11L’ensemble de ces processus s’est traduit par une puissante réorganisation interne des bases économiques et productives à travers de ce que l’on peut qualifier de « retournement spatial ». On a assisté en effet à une captation croissante de la dynamique économique par les Suds, c’est-à-dire le Sud‑Ouest et la façade Pacifique, au détriment relatif du vieux Heartland. Comme l’indique sur la longue durée la géographie du produit national brut (tableau 1) les Suds passent de 38 à 52 % du PIB national en quarante ans alors que l’Hinterland garde son rang tandis que le Heartland recule de plus de la moitié à 37 % de l’économie nationale.

12Entre 2006 et 2013, le processus de recomposition spatiale s’accélère du fait des fortes différences de trajectoires entre les grands blocs régionaux, les États fédérés et les comtés durant la crise et lors de la sortie de crise actuelle.
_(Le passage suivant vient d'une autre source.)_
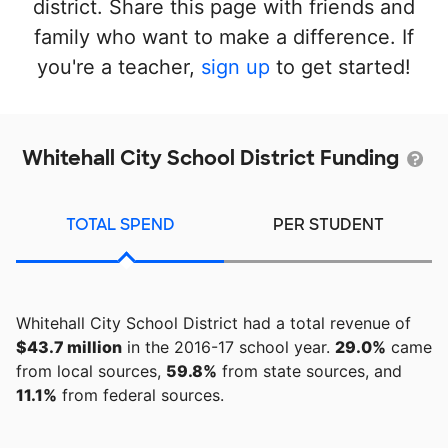
district. Share this page with friends and
family who want to make a difference. If
you're a teacher,
sign up
to get started!
Whitehall City School District Funding
TOTAL SPEND
PER STUDENT
Whitehall City School District had a total revenue of
$43.7 million
in the 2016-17 school year.
29.0%
came
from local sources,
59.8%
from state sources, and
11.1%
from federal sources.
Les Suds polarisent 31 % de la croissance économique nationale devant la façade Pacifique (23,5 %) contre seulement 18,5 % pour la Mégalopolis et 9 % pour la Manufacturing Belt des Grands Lacs. Ces différenciations s’expliquent par les spécialisations sectorielles et fonctionnelles des différents systèmes productifs d’un côté, par la situation du marché immobilier et du bâtiment de l’autre. Si la Californie demeure au 1er rang pour le PNB, le Texas dépasse aujourd’hui l’État de New‑York et la Floride l’Illinois.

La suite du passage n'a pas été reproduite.